Sri Lanka could not prevent a vote in an international human rights body which found that the human rights violations at the hands of the Sri Lankan army could not be covered up. As the Sinhalese believe that the Tamil question was settled “once and for all”, the persecution of the Muslims began.

They started a campaign to end the presence of the Muslims in agricultural and fisheries sectors. The campaign in Karnataka against Muslims monopolising the mango trade could have been inspired by what the Sinhalese did in Sri Lanka. The fact of the matter is that the mango cultivators are mostly Hindus and they sell their crop to those who pay them the highest price. They do not look at the religion of the buyer.

It was not for no reason that former Kerala MLA PC George in his hate speech wanted Hindus to boycott Muslim restaurants. The idea is to push the Muslims to the margins so that they do not have any economic wherewithal. This strategy was first tried out in Sri Lanka. 

The idea for the Sangh Parivar’s campaign against the Hijab that forced thousands of Muslim girls from appearing in school examination in Karnataka was also drawn from the Sinhalese who banned the garment. And when Covid-19 struck the nation like the rest of the world, the government banned all burials forcing Muslims to cremate their bodies. After a year or so, the government had to allow burials following protests from international bodies.

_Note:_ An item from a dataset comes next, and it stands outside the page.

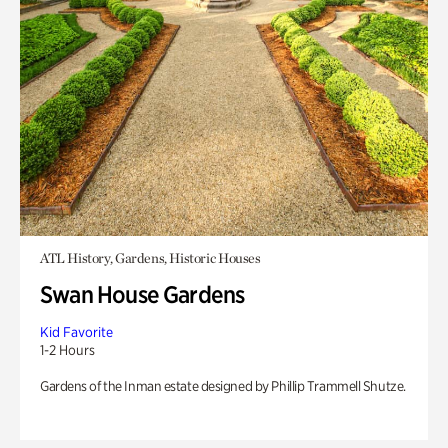
ATL History, Gardens, Historic Houses
Swan House Gardens
Kid Favorite
1-2 Hours
Gardens of the Inman estate designed by Phillip Trammell Shutze.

The series of bomb blasts in 2019 provided the Sinhala nationalists an opportunity to portray Muslims as terrorists. The anti-terrorism laws were used almost exclusively against Muslims, while the activities of the Bodu Bak Sena (BBS) which resembles those of a three-letter worded organisation in India were condoned. Christians also did not go unscathed.

Evangelical Christians had to face persecution while Cardinal Malcolm Ranjith’s support for Buddhist theocracy, instead of secularism, insulated the Catholic Church to some extent from aggression. All this had a deleterious effect on tourism which was the mainstay of Sri Lanka. The negative publicity the nation received reduced the tourist arrivals to a fraction of what it was before Covid struck.

Coupled with this were the vainglorious projects Mahinda Rajapaksa initiated like the construction of an airport, touted as Sri Lanka’s first green airport. Alas, the few airlines which started flights found that there were no passengers. Today the Mattala Rajapaksa International Airport (MRIA) is described as “a white elephant with a very small catchment area” where nobody flies.

What has Sinhala nationalism achieved? Civil strife and economic mismanagement have brought the country to a standstill. Mahinda Rajapaksa was the most popular leader Sri Lanka has ever seen. Today he is the most hated figure. Hopefully, the Sri Lankans have realised that excessive nationalism does not redound to the credit of any nation. When will those who believe that India’s redemption lies in dumping the minorities in the Bay of Bengal realise this bitter truth?